A verbatim reproduction of the lines below, from the line containing "Uncategorized" through the line containing "Tạp vụ văn phòng", both ends included, is the whole required output.

Task data START

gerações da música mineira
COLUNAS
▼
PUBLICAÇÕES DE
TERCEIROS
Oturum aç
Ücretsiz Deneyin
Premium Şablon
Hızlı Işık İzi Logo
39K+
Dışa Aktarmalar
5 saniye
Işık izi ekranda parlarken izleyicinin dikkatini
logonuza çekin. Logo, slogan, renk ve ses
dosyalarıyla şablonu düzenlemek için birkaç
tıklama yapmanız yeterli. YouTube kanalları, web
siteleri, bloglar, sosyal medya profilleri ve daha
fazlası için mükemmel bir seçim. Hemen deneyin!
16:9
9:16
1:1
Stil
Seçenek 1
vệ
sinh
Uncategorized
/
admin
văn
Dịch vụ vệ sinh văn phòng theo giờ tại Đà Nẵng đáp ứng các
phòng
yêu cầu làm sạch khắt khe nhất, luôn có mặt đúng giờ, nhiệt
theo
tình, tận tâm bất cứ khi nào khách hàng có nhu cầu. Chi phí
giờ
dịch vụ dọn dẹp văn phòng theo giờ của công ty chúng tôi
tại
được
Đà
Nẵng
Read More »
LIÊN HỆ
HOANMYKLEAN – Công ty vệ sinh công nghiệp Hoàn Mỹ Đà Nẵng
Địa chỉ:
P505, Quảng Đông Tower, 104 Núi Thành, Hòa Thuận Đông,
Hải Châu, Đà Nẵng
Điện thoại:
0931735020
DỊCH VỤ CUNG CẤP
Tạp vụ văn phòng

Task data END
Task data START

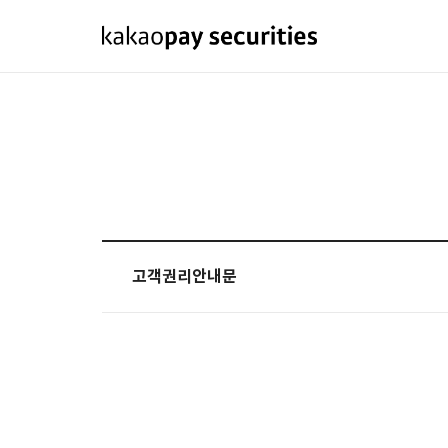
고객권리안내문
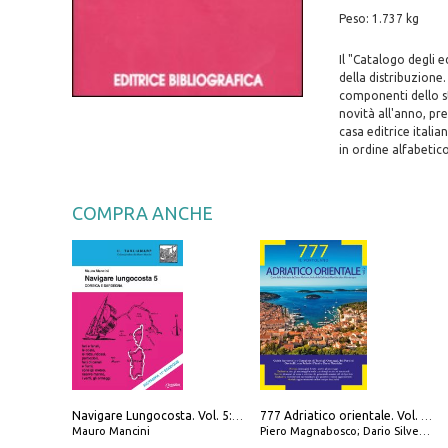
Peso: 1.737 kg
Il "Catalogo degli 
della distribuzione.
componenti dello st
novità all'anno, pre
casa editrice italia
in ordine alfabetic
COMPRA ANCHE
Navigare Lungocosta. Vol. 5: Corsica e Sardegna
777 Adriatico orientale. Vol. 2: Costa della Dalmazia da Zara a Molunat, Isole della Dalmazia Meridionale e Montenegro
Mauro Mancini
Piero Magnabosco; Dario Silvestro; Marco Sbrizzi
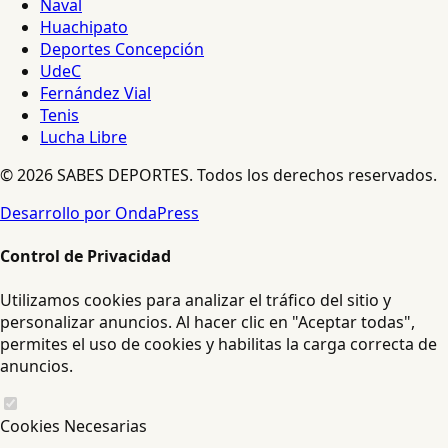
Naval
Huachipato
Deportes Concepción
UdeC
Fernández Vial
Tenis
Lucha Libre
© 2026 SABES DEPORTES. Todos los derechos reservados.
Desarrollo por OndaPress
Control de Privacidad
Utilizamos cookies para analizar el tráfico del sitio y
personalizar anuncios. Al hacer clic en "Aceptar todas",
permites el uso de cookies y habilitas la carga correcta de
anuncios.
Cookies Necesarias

Task data END
Task data START

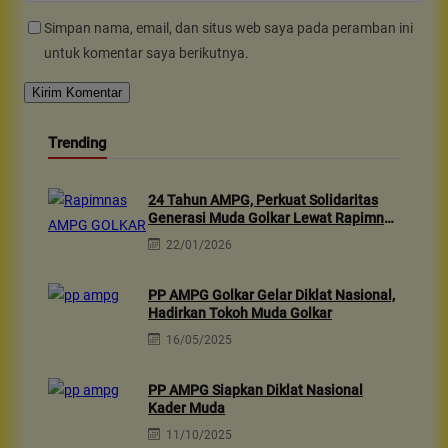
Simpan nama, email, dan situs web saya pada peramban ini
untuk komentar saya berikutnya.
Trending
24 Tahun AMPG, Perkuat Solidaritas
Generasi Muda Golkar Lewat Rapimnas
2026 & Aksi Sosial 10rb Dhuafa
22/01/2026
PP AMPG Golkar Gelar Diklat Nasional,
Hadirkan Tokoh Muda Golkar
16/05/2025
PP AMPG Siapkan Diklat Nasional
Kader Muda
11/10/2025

Task data END

■ **Answer space**:
Uncategorized
/
admin
văn
Dịch vụ vệ sinh văn phòng theo giờ tại Đà Nẵng đáp ứng các
phòng
yêu cầu làm sạch khắt khe nhất, luôn có mặt đúng giờ, nhiệt
theo
tình, tận tâm bất cứ khi nào khách hàng có nhu cầu. Chi phí
giờ
dịch vụ dọn dẹp văn phòng theo giờ của công ty chúng tôi
tại
được
Đà
Nẵng
Read More »
LIÊN HỆ
HOANMYKLEAN – Công ty vệ sinh công nghiệp Hoàn Mỹ Đà Nẵng
Địa chỉ:
P505, Quảng Đông Tower, 104 Núi Thành, Hòa Thuận Đông,
Hải Châu, Đà Nẵng
Điện thoại:
0931735020
DỊCH VỤ CUNG CẤP
Tạp vụ văn phòng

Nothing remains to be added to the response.